### [Work to complete]
Go to the line holding "19:00, 01 Июн" in the entries below and write out exactly every line down to and including the line holding "смартфонов, облачны...".
Material for this task: Begin
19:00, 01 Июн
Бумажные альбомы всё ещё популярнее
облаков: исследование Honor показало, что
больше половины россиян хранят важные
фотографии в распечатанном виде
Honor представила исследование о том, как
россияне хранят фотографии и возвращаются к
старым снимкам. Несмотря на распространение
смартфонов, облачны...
Material for this task: End
Material for this task: Begin
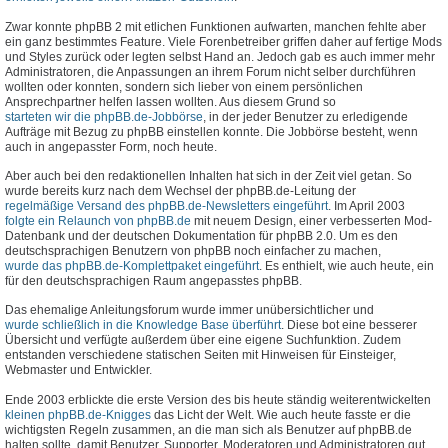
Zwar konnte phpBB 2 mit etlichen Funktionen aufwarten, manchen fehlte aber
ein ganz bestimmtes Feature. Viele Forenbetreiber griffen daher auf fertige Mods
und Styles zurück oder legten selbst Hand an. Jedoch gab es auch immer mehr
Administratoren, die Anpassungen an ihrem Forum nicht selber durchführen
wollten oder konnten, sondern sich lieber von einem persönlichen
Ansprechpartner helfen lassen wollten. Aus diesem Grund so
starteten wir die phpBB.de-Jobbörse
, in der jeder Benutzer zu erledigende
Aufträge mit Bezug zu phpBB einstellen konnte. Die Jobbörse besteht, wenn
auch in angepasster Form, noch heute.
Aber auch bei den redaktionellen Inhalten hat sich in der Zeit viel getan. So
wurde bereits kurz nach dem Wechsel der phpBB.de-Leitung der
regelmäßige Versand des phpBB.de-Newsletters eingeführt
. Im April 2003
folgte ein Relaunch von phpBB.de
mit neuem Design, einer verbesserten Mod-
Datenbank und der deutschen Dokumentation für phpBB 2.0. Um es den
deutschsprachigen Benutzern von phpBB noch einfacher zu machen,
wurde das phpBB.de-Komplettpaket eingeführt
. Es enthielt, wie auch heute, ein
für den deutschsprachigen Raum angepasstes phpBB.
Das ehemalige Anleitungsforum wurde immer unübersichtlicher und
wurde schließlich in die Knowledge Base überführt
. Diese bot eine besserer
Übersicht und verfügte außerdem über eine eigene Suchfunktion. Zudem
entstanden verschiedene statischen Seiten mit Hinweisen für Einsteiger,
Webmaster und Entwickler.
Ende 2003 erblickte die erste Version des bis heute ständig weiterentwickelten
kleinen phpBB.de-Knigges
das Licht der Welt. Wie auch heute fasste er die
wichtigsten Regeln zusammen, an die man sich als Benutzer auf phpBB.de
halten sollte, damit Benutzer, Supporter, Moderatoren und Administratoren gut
Material for this task: End
Material for this task: Begin
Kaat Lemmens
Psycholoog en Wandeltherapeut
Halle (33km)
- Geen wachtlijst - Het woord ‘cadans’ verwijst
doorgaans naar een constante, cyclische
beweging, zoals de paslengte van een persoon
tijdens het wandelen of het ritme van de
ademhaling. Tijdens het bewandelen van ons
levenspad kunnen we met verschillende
Material for this task: End
### [Response for this exercise]
19:00, 01 Июн
Бумажные альбомы всё ещё популярнее
облаков: исследование Honor показало, что
больше половины россиян хранят важные
фотографии в распечатанном виде
Honor представила исследование о том, как
россияне хранят фотографии и возвращаются к
старым снимкам. Несмотря на распространение
смартфонов, облачны...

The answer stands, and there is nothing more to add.